During the day, downslope winds dominated above the canopy at two towers, while upslope winds prevailed at the third tower. At night, each site showed a distinct dominant flow regime. Pronounced vertical wind direction shear was frequently observed, suggesting a decoupling between the airflow above the canopy and within the canopy layer. Classical diurnal reversals of mountain–valley winds occurred on only about 10% of days, reflecting the combined influence of synoptic-scale winds and local thermal circulations, which weakened the idealized pattern.
Further analysis revealed that nighttime drainage flows occurred more frequently at the larch plantation, which could lead to an underestimation of net ecosystem CO₂ exchange. Such effects were weaker at the other two towers. These findings provide a scientific basis for improving nighttime flux correction in mountainous forest ecosystems.
Based on these insights, the researchers proposed an improved strategy for processing and gap-filling eddy covariance CO₂ flux data in complex terrain. Due to the strong directional heterogeneity of the surrounding CO₂ sources and sinks, conventional data processing approaches often introduce substantial bias.

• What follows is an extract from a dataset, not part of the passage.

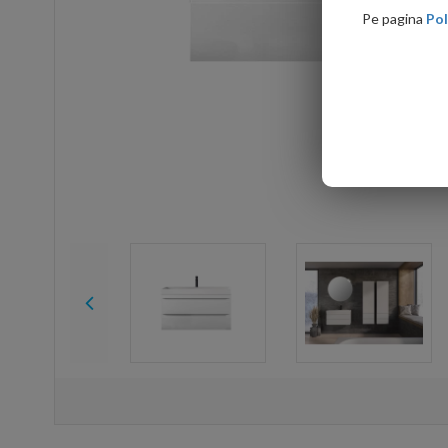
Pe pagina
Pol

Dividing wind directions into discrete sectors and estimating friction velocity thresholds separately for each sector markedly improved the accuracy of nighttime flux filtering. This sector-based approach significantly reduced bias in the final flux estimates. Of the gap-filling methods evaluated, random forest models demonstrated the highest accuracy and robustness, particularly for annual net ecosystem exchange estimates.

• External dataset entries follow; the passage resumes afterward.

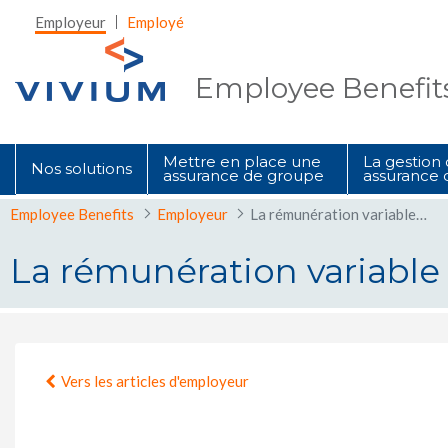
Saut au contenu principal
Employeur
Employé
Employee Benefit
Mettre en place une
La gestion
Nos solutions
assurance de groupe
assurance 
Employee Benefits
Employeur
La rémunération variable dans une assurance groupe : une excellente idée !
La rémunération variable 
La rémunération variable dans une 
Vers les articles d'employeur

This work, published in Science China Earth Sciences, highlights the critical importance of adopting terrain-sensitive data processing strategies when assessing forest carbon sinks at regional and global scales.
The studies above systematically elucidate the impact of the wind regime on flux observations from three perspectives: wind speed prediction, driving mechanisms, and advances in carbon flux estimation methods. These efforts provide new insights into the wind regime in mountainous forests and improve the accuracy of carbon flux data.